Mid-West National Bank v. Comptroller of the Currency of the United States

296 F. Supp. 1223, 1968 U.S. Dist. LEXIS 12616
CourtDistrict Court, N.D. Illinois
DecidedJune 14, 1968
DocketNo. 67 C 1423
StatusPublished
Cited by7 cases

This text of 296 F. Supp. 1223 (Mid-West National Bank v. Comptroller of the Currency of the United States) is published on Counsel Stack Legal Research, covering District Court, N.D. Illinois primary law. Counsel Stack provides free access to over 12 million legal documents including statutes, case law, regulations, and constitutions.

Bluebook
Mid-West National Bank v. Comptroller of the Currency of the United States, 296 F. Supp. 1223, 1968 U.S. Dist. LEXIS 12616 (N.D. Ill. 1968).

Opinion

CROSS MOTIONS FOR SUMMARY JUDGMENT

MAROVITZ, District Judge.

This action, brought by the Midwest National Bank of Lake Forest, Illinois, challenges an order of the Comptroller of the Currency, dated July 13, 1967, approving the application of the First National Bank of Lake Forest to establish a detached drive-up banking facility in the depot of the Chicago and Northwestern Railway Company, in Lake Forest. Named as defendants are the Comptroller of the Currency (in his capacity as Administrator of National Banks), the First National Bank of Lake Forest, the Chicago & Northwestern Railway Company, and the City of Lake Forest.
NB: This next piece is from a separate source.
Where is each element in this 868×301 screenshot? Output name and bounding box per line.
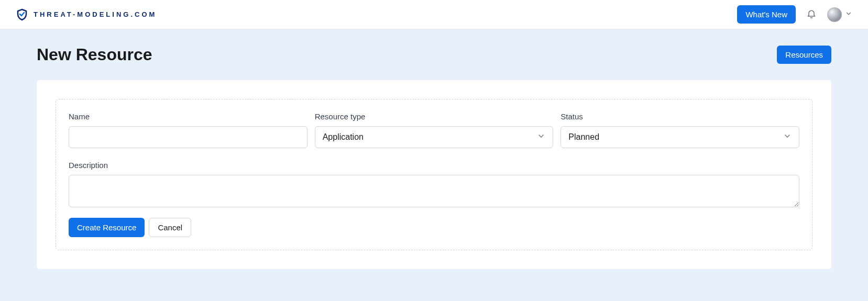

The parties have filed cross-motions for summary judgment. They have submitted affidavits, documents, the administrative record before the Comptroller, and voluminous briefs in support of their respective motions.

On February 13, 1967, and pursuant to 12 U.S.C. § 36(c) (1), the First Na[1225]*1225tional Bank of Lake Forest applied to the Comptroller for permission to establish a detached drive-up banking facility in Lake Forest, on premises to be rented from the Chicago & Northwestern Railway. The stated reasons were to alleviate the heavy traffic conditions at the Bank’s main facility in downtown Lake Forest, to provide additional service to existing customers, and to enable the Bank to compete more effectively for commuter business with the large “Loop” banks in Chicago.

The application was assigned to a national bank examiner and notice was sent to the competitor banks in the area, including plaintiff. Plaintiff filed a written protest, noting the Illinois prohibition against branch banking (Chap. 16%, § 106, Ill.Rev.Stat.1967), and arguing that the proposed facility did not comply with Illinois law. A hearing was held at plaintiff’s request on May 17, 1967, before the Regional Administrator of National Banks, and subsequently the Comptroller approved the application.

This suit was filed a month later to challenge the order of approval, and to seek an injunction restraining the defendant Bank from locating its facility on the proposed site.

Although branch banking is prohibited in Illinois, there are certain exceptions to the rule. Chap. 16%, § 102, Ill.Rev.Stat., permits a facility adjacent and connected to the main banking facility provided it complies with certain conditions,1 and that section additionally allows a facility established and maintained in accordance with § 105(15).2

[1226]*1226Subsection (15), which was adopted at a referendum election and became effective January 1, 1967, provides for a species of detached drive-up facilities. The disputed facility in this case is alleged to comply with the requirements of subsection (15), and the Comptroller’s approval, as is necessary, was based upon his belief that the facility was in conformity with Illinois law. 12 U.S.C. § 36(c) (1); First National Bank of Logan v. Walker Bank & T. Co., 385 U.S. 252, 87 S.Ct. 492, 17 L.Ed.2d 343 (1966).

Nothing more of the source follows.